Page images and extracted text
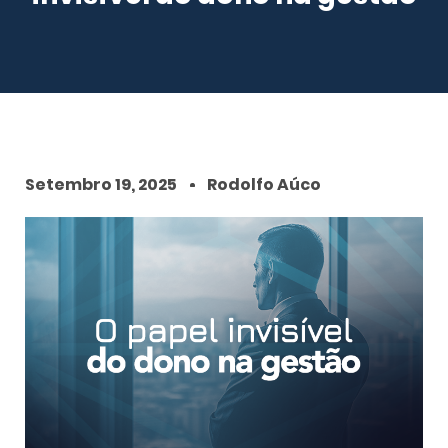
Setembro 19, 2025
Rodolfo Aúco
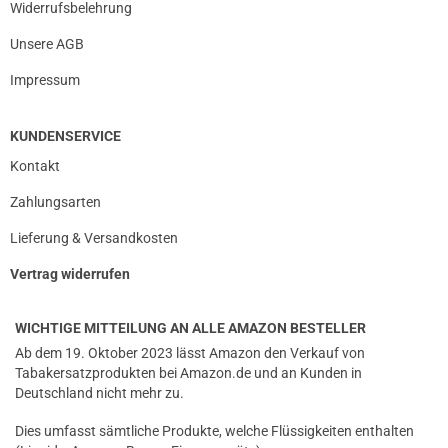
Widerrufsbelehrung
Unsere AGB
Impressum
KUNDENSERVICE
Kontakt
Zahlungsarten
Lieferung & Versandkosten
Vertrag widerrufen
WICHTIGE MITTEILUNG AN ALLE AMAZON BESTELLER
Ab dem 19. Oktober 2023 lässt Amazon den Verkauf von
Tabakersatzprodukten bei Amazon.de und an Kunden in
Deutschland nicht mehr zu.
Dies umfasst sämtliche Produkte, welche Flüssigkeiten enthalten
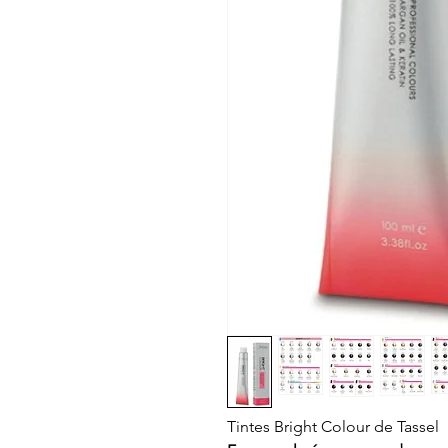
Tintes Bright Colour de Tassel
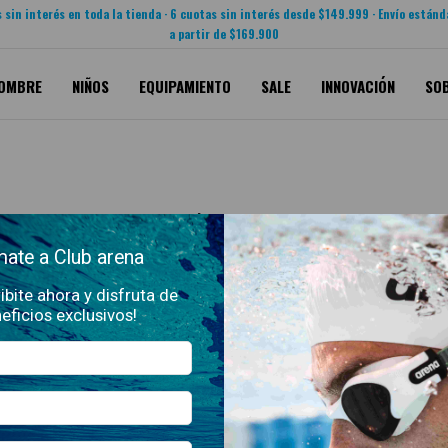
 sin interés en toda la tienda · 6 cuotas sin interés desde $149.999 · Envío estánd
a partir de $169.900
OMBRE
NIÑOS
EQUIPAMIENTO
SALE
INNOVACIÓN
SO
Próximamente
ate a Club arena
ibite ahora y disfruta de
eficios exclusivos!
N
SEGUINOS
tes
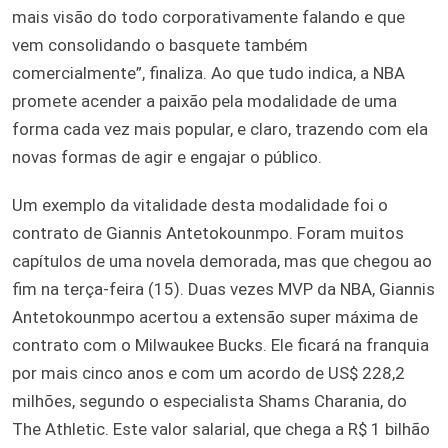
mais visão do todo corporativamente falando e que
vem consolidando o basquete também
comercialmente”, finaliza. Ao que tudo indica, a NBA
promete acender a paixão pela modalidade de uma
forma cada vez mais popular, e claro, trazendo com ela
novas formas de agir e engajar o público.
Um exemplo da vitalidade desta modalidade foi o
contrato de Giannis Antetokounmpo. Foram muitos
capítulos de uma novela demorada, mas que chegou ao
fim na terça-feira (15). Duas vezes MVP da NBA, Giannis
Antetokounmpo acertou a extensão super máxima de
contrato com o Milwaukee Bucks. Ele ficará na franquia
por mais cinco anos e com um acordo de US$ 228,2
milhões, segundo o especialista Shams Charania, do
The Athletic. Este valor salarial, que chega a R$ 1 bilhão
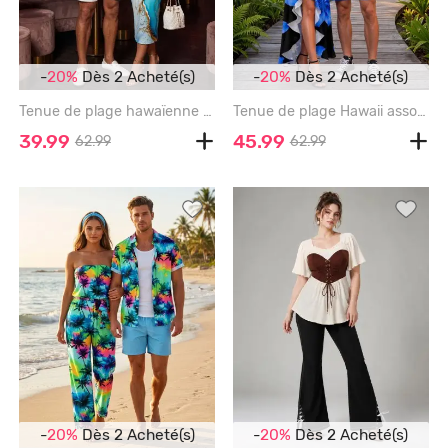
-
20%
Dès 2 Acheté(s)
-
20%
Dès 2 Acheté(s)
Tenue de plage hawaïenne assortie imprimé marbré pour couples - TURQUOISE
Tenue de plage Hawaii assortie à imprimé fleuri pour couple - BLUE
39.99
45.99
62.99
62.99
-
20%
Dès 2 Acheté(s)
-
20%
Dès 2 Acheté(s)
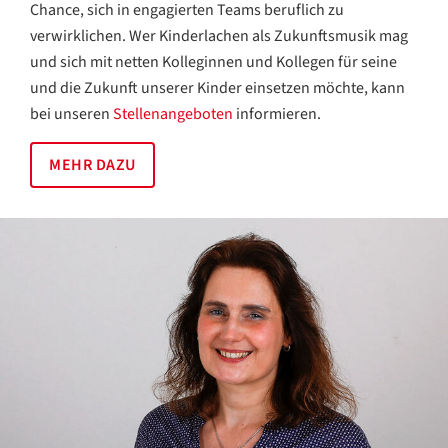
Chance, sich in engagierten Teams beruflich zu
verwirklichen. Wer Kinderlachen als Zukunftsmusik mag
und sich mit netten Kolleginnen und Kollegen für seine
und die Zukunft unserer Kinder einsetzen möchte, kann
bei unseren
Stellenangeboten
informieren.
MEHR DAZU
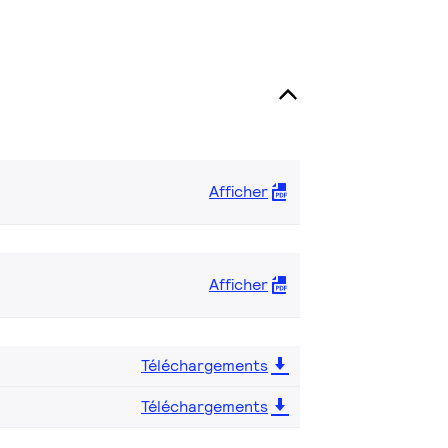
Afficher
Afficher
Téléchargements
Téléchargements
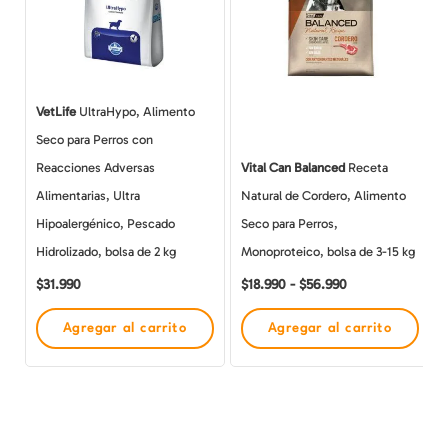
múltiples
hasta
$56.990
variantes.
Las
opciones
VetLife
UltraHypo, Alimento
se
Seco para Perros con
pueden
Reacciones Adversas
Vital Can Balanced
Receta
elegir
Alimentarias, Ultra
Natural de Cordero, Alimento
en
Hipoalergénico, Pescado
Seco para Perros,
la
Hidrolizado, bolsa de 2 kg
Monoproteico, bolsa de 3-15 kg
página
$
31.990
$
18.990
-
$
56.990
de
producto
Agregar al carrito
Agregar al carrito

Task goal
Please make an exact copy of the records, leaving out any picture.

Written answer
Setembro 19, 2025
Rodolfo Aúco
Widerrufsbelehrung
Unsere AGB
Impressum
KUNDENSERVICE
Kontakt
Zahlungsarten
Lieferung & Versandkosten
Vertrag widerrufen
WICHTIGE MITTEILUNG AN ALLE AMAZON BESTELLER
Ab dem 19. Oktober 2023 lässt Amazon den Verkauf von
Tabakersatzprodukten bei Amazon.de und an Kunden in
Deutschland nicht mehr zu.
Dies umfasst sämtliche Produkte, welche Flüssigkeiten enthalten
Tintes Bright Colour de Tassel
 sin interés en toda la tienda · 6 cuotas sin interés desde $149.999 · Envío estánd
a partir de $169.900
OMBRE
NIÑOS
EQUIPAMIENTO
SALE
INNOVACIÓN
SO
Próximamente
ate a Club arena
ibite ahora y disfruta de
eficios exclusivos!
N
SEGUINOS
tes
mais visão do todo corporativamente falando e que
vem consolidando o basquete também
comercialmente”, finaliza. Ao que tudo indica, a NBA
promete acender a paixão pela modalidade de uma
forma cada vez mais popular, e claro, trazendo com ela
novas formas de agir e engajar o público.
Um exemplo da vitalidade desta modalidade foi o
contrato de Giannis Antetokounmpo. Foram muitos
capítulos de uma novela demorada, mas que chegou ao
fim na terça-feira (15). Duas vezes MVP da NBA, Giannis
Antetokounmpo acertou a extensão super máxima de
contrato com o Milwaukee Bucks. Ele ficará na franquia
por mais cinco anos e com um acordo de US$ 228,2
milhões, segundo o especialista Shams Charania, do
The Athletic. Este valor salarial, que chega a R$ 1 bilhão
-
20%
Dès 2 Acheté(s)
-
20%
Dès 2 Acheté(s)
Tenue de plage hawaïenne assortie imprimé marbré pour couples - TURQUOISE
Tenue de plage Hawaii assortie à imprimé fleuri pour couple - BLUE
39.99
45.99
62.99
62.99
-
20%
Dès 2 Acheté(s)
-
20%
Dès 2 Acheté(s)
Chance, sich in engagierten Teams beruflich zu
verwirklichen. Wer Kinderlachen als Zukunftsmusik mag
und sich mit netten Kolleginnen und Kollegen für seine
und die Zukunft unserer Kinder einsetzen möchte, kann
bei unseren
Stellenangeboten
informieren.
MEHR DAZU
Afficher
Afficher
Téléchargements
Téléchargements
múltiples
hasta
$56.990
variantes.
Las
opciones
VetLife
UltraHypo, Alimento
se
Seco para Perros con
pueden
Reacciones Adversas
Vital Can Balanced
Receta
elegir
Alimentarias, Ultra
Natural de Cordero, Alimento
en
Hipoalergénico, Pescado
Seco para Perros,
la
Hidrolizado, bolsa de 2 kg
Monoproteico, bolsa de 3-15 kg
página
$
31.990
$
18.990
-
$
56.990
de
producto
Agregar al carrito
Agregar al carrito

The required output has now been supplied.